Interview zum Isarmord Chefermittler: "Ich denke, die Familie versteht das"

Isarmord: Chef-Ermittler Markus Kraus im AZ-Interview. Foto: John Schneider

Ein Jahr ist es her, dass Domenico L. an der Isar ermordet wurde. Markus Kraus, Chef der Münchner Mordkommission spricht mit der AZ über den Fall ohne Ergebnis.

 

AZ: Ein Jahr intensive Ermittlungen, aber kein konkretes Fahndungsergebnis. Sind Sie frustriert, Herr Kraus?

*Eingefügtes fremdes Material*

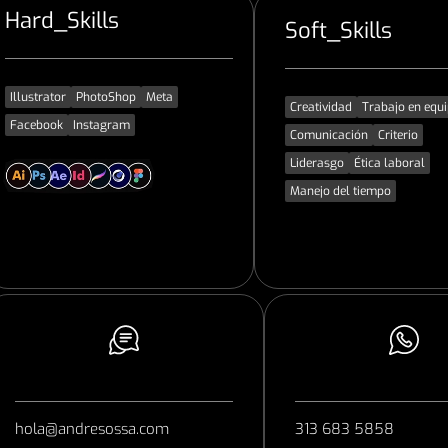
Hard_Skills
Soft_Skills
Illustrator
PhotoShop
Meta
Creatividad
Trabajo en equ
Facebook
Instagram
Comunicación
Criterio
Liderasgo
Ética laboral
Manejo del tiempo
hola@andresossa.com
313 683 5858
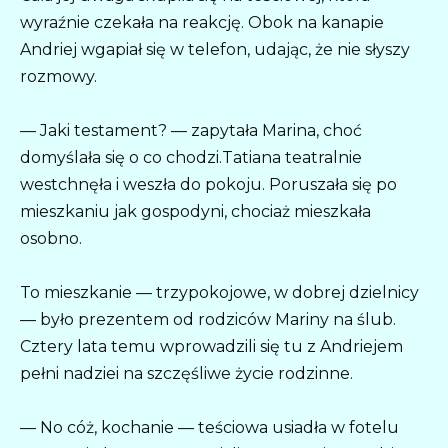
wyraźnie czekała na reakcję. Obok na kanapie
Andriej wgapiał się w telefon, udając, że nie słyszy
rozmowy.
— Jaki testament? — zapytała Marina, choć
domyślała się o co chodzi.Tatiana teatralnie
westchnęła i weszła do pokoju. Poruszała się po
mieszkaniu jak gospodyni, chociaż mieszkała
osobno.
To mieszkanie — trzypokojowe, w dobrej dzielnicy
— było prezentem od rodziców Mariny na ślub.
Cztery lata temu wprowadzili się tu z Andriejem
pełni nadziei na szczęśliwe życie rodzinne.
— No cóż, kochanie — teściowa usiadła w fotelu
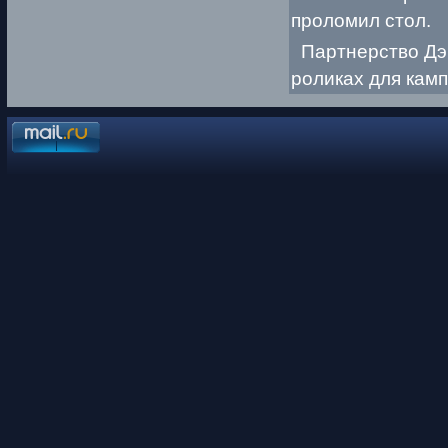
проломил стол.
Партнерство Дэв
роликах для камп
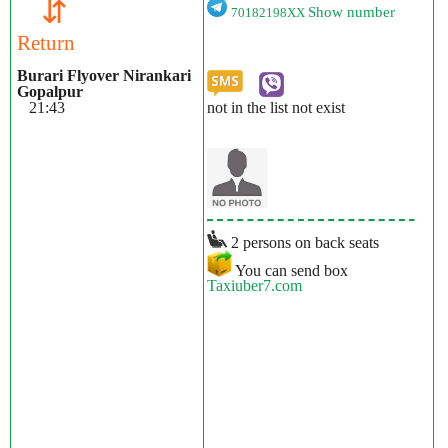
⇵
Show number
70182198XX
Return
Burari Flyover Nirankari
Gopalpur
not in the list not exist
21:43
2 persons on back seats
You can send box
Taxiuber7.com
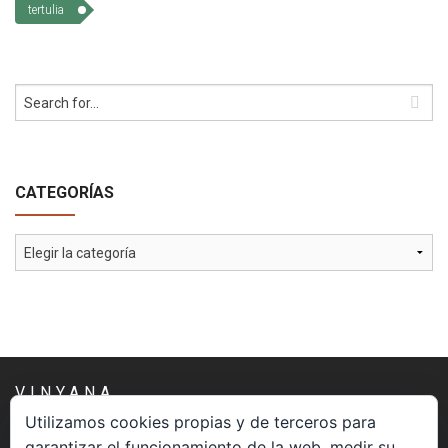
tertulia
CATEGORÍAS
Categorías
VINYANA
Utilizamos cookies propias y de terceros para
garantizar el funcionamiento de la web, medir su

MARKUS KRAUS: Zufrieden kann man in der Situation nicht sein. Wir haben alles Sinnvolle probiert. Aber hexen können auch wir nicht, und wir wissen, dass es in manchen Fällen länger dauern kann.

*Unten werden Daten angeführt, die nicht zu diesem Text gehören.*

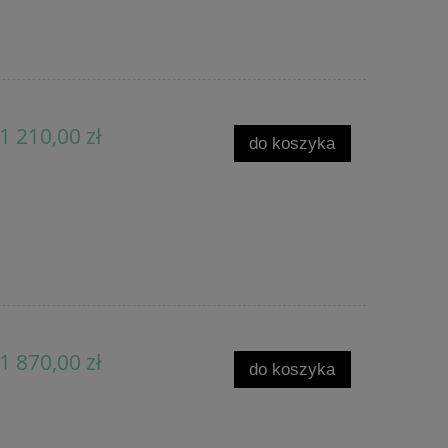
1 210,00 zł
do koszyka
1 870,00 zł
do koszyka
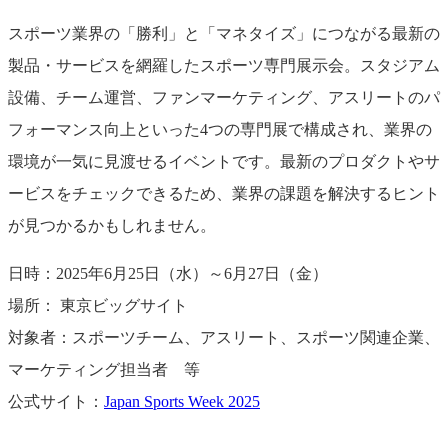
スポーツ業界の「勝利」と「マネタイズ」につながる最新の
製品・サービスを網羅したスポーツ専門展示会。スタジアム
設備、チーム運営、ファンマーケティング、アスリートのパ
フォーマンス向上といった4つの専門展で構成され、業界の
環境が一気に見渡せるイベントです。最新のプロダクトやサ
ービスをチェックできるため、業界の課題を解決するヒント
が見つかるかもしれません。
日時：2025年6月25日（水）～6月27日（金）
場所： 東京ビッグサイト
対象者：スポーツチーム、アスリート、スポーツ関連企業、
マーケティング担当者 等
公式サイト：
Japan Sports Week 2025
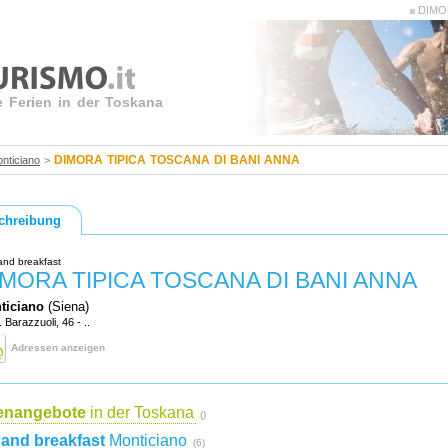
DIMOR
e Ferien in der Toskana
DIMORA TIPICA TOSCANA DI BANI ANNA
nticiano
>
chreibung
and breakfast
IMORA TIPICA TOSCANA DI BANI ANNA
ticiano
(Siena)
. Barazzuoli, 46 - ..
Adressen anzeigen
ienangebote
in der Toskana
()
and breakfast
Monticiano
(6)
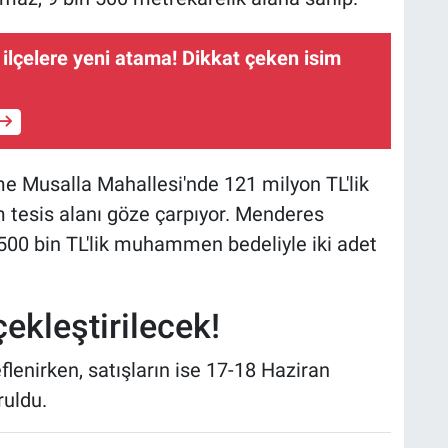
 ilçelere yeni atama! Dikkat çeken isim
şme Musalla Mahallesi'nde 121 milyon TL'lik
tesis alanı göze çarpıyor. Menderes
500 bin TL'lik muhammen bedeliyle iki adet
ekleştirilecek!
flenirken, satışların ise 17-18 Haziran
ruldu.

Sind die Ermittlungen damit am Ende? Nein, wir machen weiter. Mit der DNA-Spur haben wir einen sehr guten Ansatz, der auch eine Klärung nach vielen Jahren möglich macht. Der Abgleich mit den gespeicherten Daten beim BKA brachte keinen Treffer.

Das heißt, Sie müssen warten, bis der Täter erneut zuschlägt? Im Prinzip ja, aber hoffentlich nicht mit einem Tötungsdelikt. Der Mann könnte im Zusammenhang mit einer weiteren Straftat erfasst werden. Sollte er dabei eine Speichelprobe abgeben müssen, wäre er überführt.

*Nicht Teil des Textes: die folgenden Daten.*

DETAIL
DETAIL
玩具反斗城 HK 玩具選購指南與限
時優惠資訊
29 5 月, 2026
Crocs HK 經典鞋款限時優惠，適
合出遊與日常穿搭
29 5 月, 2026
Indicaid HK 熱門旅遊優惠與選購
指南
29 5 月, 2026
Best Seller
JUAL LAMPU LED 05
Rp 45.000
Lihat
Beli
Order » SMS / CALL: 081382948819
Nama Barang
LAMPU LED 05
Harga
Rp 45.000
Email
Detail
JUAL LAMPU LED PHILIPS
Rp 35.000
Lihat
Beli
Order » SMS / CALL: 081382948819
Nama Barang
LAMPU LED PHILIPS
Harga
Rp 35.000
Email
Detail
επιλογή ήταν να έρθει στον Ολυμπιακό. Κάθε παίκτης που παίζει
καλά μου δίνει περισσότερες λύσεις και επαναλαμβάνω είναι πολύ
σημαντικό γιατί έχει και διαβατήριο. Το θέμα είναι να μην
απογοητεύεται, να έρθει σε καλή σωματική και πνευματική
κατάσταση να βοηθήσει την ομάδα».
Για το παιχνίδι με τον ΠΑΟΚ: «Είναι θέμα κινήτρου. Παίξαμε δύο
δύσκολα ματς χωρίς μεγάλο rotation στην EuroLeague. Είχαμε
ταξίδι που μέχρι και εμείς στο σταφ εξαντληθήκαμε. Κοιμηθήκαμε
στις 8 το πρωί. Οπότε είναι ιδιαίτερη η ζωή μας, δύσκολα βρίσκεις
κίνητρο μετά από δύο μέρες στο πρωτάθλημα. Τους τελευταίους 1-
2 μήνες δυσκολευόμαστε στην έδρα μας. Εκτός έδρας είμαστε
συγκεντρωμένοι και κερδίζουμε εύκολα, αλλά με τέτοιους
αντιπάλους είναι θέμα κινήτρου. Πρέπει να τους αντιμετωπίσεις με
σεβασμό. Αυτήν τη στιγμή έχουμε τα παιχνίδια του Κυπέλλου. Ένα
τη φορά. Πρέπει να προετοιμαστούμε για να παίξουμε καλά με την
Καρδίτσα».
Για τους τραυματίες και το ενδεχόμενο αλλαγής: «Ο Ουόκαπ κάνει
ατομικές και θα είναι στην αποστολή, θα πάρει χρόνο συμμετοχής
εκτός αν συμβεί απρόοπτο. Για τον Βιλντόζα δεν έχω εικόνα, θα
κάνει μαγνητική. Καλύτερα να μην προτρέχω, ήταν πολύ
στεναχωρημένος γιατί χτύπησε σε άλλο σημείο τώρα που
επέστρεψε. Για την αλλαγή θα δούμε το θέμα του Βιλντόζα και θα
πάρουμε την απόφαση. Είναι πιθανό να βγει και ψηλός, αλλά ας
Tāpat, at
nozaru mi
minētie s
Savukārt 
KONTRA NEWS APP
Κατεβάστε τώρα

Was macht die Ermittlungen im Isarmord so kompliziert? Es gibt offenbar keine Beziehung zwischen Opfer und Täter so wie bei einer Vielzahl anderer Mordfälle. Daher können wir auch nur schwer vom Motiv aus ansetzen. Der Täter hat möglicherweise nicht einmal einen Bezug zum Tatort oder ins nähere Umfeld oder sogar München insgesamt. Auch das ist ungewöhnlich.

Für Familie und Freunde des Opfers muss das eine Enttäuschung sein. Wie gehen die damit um? Wir haben noch immer Kontakt zur Familie. Anfangs hatten einige Verwandte das Gefühl, in der Tatnacht sei nicht genug unternommen worden, um den Täter zu fassen. Doch wir hatten nur eine vage Personenbeschreibung. Wir haben das der Familie erklärt, und ich denke, sie versteht das. Wir können nicht einfach die Innenstadt abriegeln und jeden Mann festnehmen.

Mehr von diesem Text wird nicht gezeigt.